Task to carry out:
Please return every line in the entries below with the word "that" in it.

*** Data supplied ***

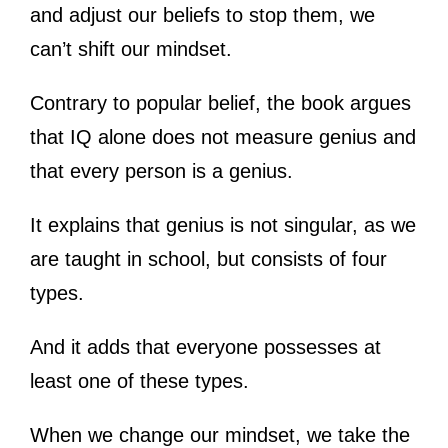
and adjust our beliefs to stop them, we
can’t shift our mindset.
Contrary to popular belief, the book argues
that IQ alone does not measure genius and
that every person is a genius.
It explains that genius is not singular, as we
are taught in school, but consists of four
types.
And it adds that everyone possesses at
least one of these types.
When we change our mindset, we take the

*** End of Data supplied ***

Result for this task:
that IQ alone does not measure genius and
that every person is a genius.
It explains that genius is not singular, as we
And it adds that everyone possesses at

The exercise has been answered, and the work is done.